Irish immigrant Patrick Webb lived with his wife and children in a frame house he’d built on Church Street, at what is now 1826 N. Hudson Ave.
He went to work Monday as a day laborer for the Chicago & North Western Railway, but then his foreman told him to go home at 10 a.m.
Fire had already consumed areas a block east of Webb’s home as it moved north, “so we thought we were safe,” he recalled. But then another wave of fire approached.
“I saw some poor men digging pits in the ground and putting their little household property in them, so I thought I would do the same,” Webb recalled. “And three of us went to work as hard we could.”
James Hildreth led more efforts to halt the fire’s progress—this time by exploding buildings at the fire’s south end.
Tribune editor Horace White, who lived nearby, recalled:
"We heard loud detonations, and a rumor went around that buildings were being blown up with gunpowder. … The reverberations … gave us all heart again. …
"Think of a people feeling encouraged because somebody was blowing up houses in the midst of the city, and that a shower of bricks was very likely to come down on their heads!"

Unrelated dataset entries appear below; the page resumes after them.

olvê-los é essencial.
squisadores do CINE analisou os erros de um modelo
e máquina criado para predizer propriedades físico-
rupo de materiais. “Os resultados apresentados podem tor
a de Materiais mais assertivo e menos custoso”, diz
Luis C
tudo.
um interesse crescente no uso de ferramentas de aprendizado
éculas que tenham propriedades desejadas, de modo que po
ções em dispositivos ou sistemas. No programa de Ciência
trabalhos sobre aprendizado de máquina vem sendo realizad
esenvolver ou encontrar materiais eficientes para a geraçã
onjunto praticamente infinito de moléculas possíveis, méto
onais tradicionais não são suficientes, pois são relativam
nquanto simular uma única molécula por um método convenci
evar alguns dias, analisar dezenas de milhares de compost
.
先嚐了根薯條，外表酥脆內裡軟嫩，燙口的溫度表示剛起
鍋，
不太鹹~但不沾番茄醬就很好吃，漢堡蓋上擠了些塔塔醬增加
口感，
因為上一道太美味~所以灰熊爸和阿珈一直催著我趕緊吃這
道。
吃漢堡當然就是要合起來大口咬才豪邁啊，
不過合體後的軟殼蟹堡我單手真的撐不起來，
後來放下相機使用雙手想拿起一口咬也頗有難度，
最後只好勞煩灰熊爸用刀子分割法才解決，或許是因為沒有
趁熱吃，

Fire Marshall Robert A. Williams, recalling the morning of Monday, Oct. 9, 1871:
"My eyes were so full of dirt and dust that I couldn’t see. …

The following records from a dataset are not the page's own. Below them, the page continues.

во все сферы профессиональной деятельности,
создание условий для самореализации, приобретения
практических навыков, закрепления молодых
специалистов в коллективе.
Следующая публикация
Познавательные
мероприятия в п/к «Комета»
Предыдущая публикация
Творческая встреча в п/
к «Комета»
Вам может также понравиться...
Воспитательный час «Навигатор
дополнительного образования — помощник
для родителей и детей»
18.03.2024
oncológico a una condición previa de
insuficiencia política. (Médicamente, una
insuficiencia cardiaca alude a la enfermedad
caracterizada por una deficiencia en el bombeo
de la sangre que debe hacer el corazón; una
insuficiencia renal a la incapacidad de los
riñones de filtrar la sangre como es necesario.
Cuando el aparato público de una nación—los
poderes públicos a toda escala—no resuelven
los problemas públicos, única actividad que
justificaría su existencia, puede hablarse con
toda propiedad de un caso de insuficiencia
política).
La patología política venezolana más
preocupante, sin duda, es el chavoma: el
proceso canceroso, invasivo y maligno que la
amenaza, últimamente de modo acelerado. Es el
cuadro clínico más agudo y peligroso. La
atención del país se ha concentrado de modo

"There was some engines coming in from Milwaukee, and they were scattered around, and there was men coming to me to get engines to play on this coal pile and that safe and that vault. …
"I was completely tired out and wet to the skin. I jumped in my wagon and drove up to where my wife was and changed my clothes and drank a cup of tea and had two bites of bread, and I couldn’t swallow it. …

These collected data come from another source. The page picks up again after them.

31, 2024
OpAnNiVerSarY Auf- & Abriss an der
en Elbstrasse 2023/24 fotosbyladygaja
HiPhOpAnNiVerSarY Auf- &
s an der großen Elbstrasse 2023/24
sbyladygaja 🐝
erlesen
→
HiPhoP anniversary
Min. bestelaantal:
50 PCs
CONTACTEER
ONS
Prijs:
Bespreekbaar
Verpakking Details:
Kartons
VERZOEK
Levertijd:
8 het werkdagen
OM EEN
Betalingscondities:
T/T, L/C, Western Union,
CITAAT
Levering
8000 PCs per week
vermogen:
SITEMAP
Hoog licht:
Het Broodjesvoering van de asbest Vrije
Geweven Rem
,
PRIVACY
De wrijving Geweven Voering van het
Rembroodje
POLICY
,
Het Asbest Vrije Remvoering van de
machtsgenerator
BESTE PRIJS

On the Sands, Mary Howe Poole and her family hired a man in a rowboat to take them out to the lighthouse along the north edge of the Chicago River's harbor.
"I was fortunate in having $40 in cash on my person," she later recalled.
"The lighthouse pier, as we disembarked from the rowboat, caught on fire. Hastily the women and children were huddled inside, while the men with axes and water fought the flames — cutting them off."
Strangely enough, "a cow had wandered for safety out to the lighthouse," Poole later recalled. The cow was milked to feed Poole's infant daughter.